China locks up family of Mongolian activist: rights groups

hinese authorities have threatened to jail the wife and son of a Mongolian activist, according to human rights groups, in a sign that the net around dissenters is widening.

Over the past few months scores of activists, Christians and human rights lawyers have been detained or threatened in an ugly spate of hardline repression by the Chinese authorities.

In the most notable case of the current campaign, the internationally-famous artist Ai Weiwei went missing on April 3 and has not been heard from since.

Hada, who like many Mongolians goes by one name, should have completed his sentence last December but has still not been released.
Meanwhile, the Southern Mongolian Human Rights Information Centre said wife Xinna and son Uiles, who have protested his continued detention, were arrested in December in Hohhot city in Inner Mongolia and later charged respectively with "illegal business practices" and "drug possession".

Both have denied the charges and maintained their innocence. They have also refused to sign documents admitting to the allegations and to drop their protests in exchange for their freedom, the group said.

One of China's longest-jailed prisoners of conscience, Hada fell foul of authorities through writings in which he called for Mongol autonomy, and after organising peaceful demonstrations as head of the underground Southern Mongolian Democracy Alliance.

According to transcripts of a May 4 phone conversation with Xinna's sister Naraa posted on the group's website, police have also placed Hada's other relatives under strict surveillance, confiscating their phones and computers and warning them against talking about the case.

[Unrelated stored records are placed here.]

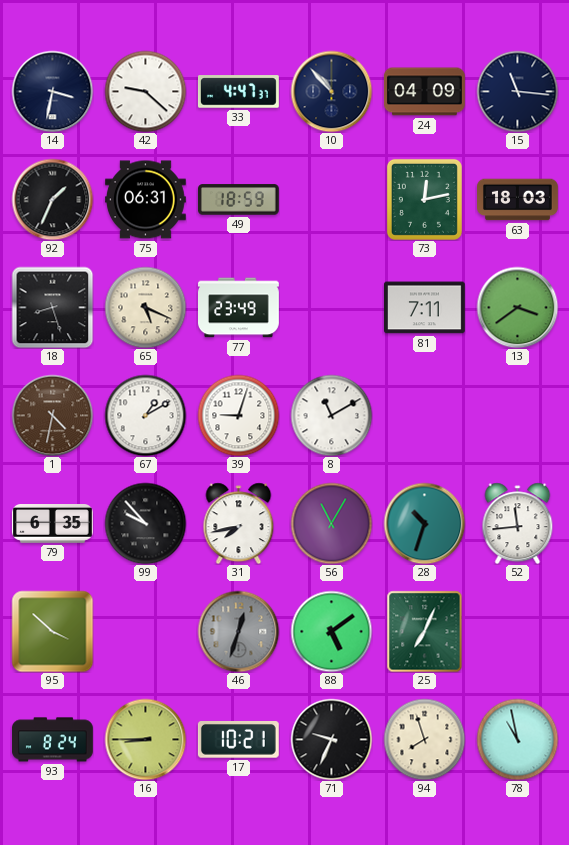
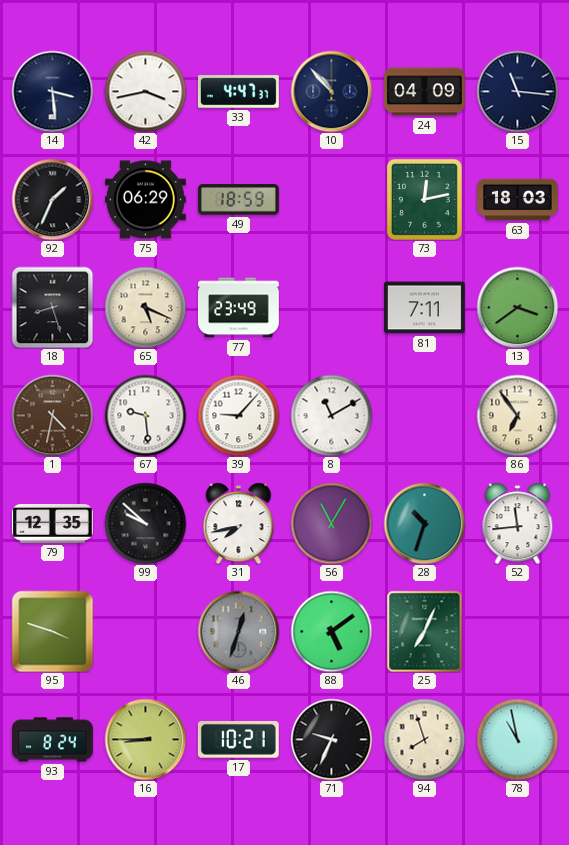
14: 3:32 -> 3:29
42: 9:22 -> 3:43
75: 06:31 -> 06:29
67: 1:10 -> 9:29
39: 9:03 -> 9:07
86: none -> 6:54
79: 6:35 -> 12:35
99: 9:53 -> 9:52
95: 3:52 -> 3:48
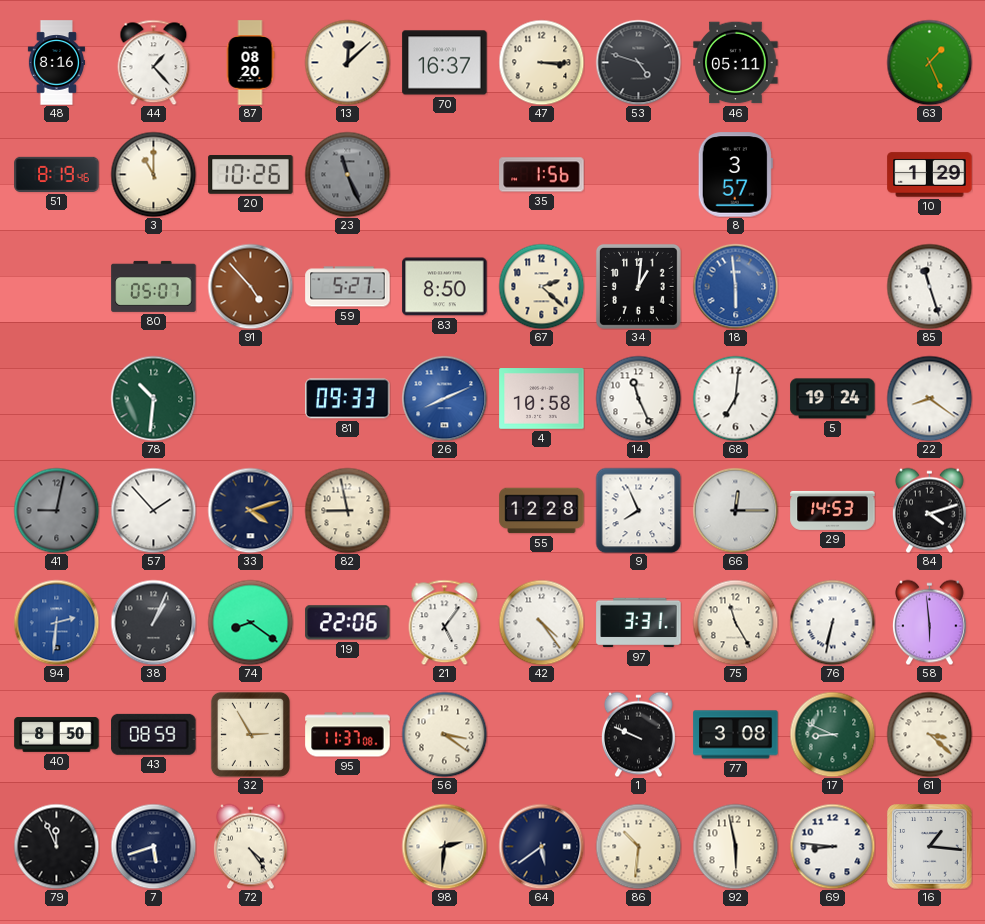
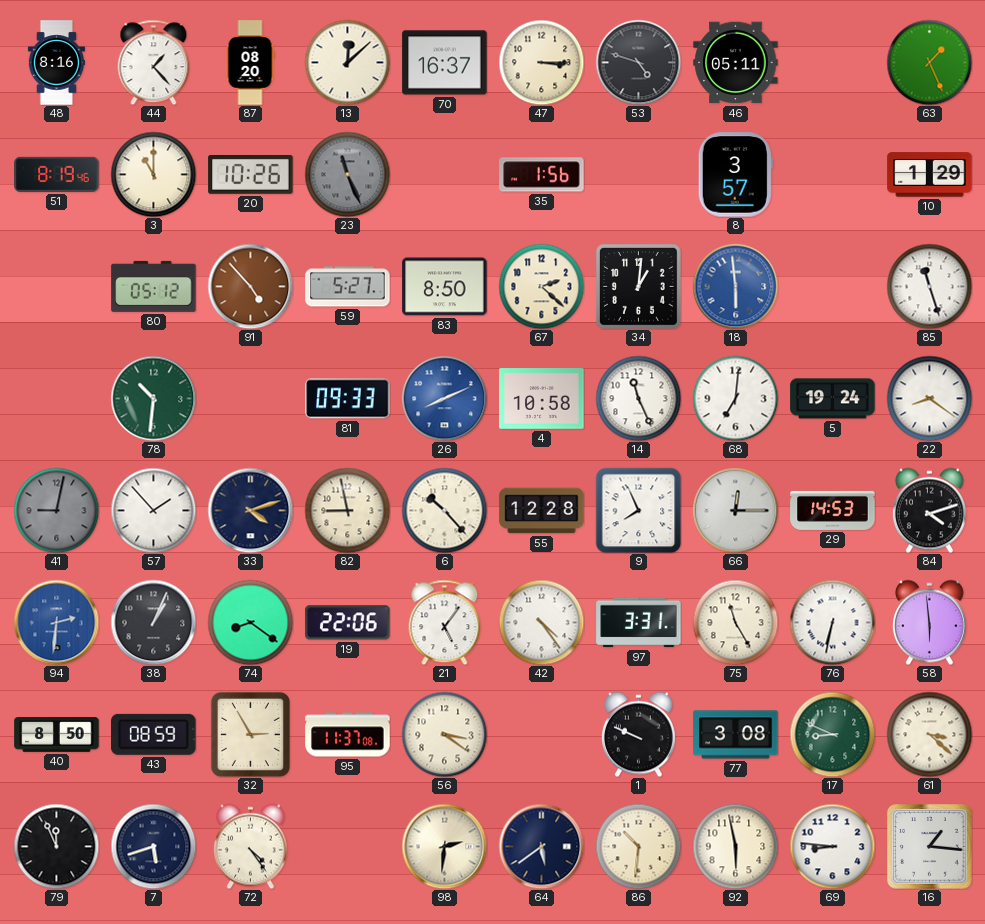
80: 05:07 -> 05:12
6: none -> 10:23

Police have brought relatives to visit Hada - being held separately from his family - to try to convince him to end repeated hunger strikes carried out in protest at his continued imprisonment, Naraa said.

Hada, who is in his mid-50s, is in poor health due to the hunger strikes, she added. He has also adamantly refused to acknowledge any guilt stemming from his conviction in the 1990s.

Telephone calls to Hohhot police departments went unanswered Tuesday.

"Chinese authorities have made it clear to Hada and his relatives that they will not be freed until they sign an undertaking to abandon their human rights activities," the Paris-based Reporters Without Borders (RSF) said in a statement. "Until now, they have refused to do this."

RSF strongly condemned what it called "trumped-up charges" brought against Hada's wife and son and called for the trio's "immediate and unconditional release".

Many of China's six million ethnic Mongols, who have cultural and ethnic ties with Mongolia, complain of political and cultural repression by China. Some refer to Inner Mongolia as "Southern Mongolia”.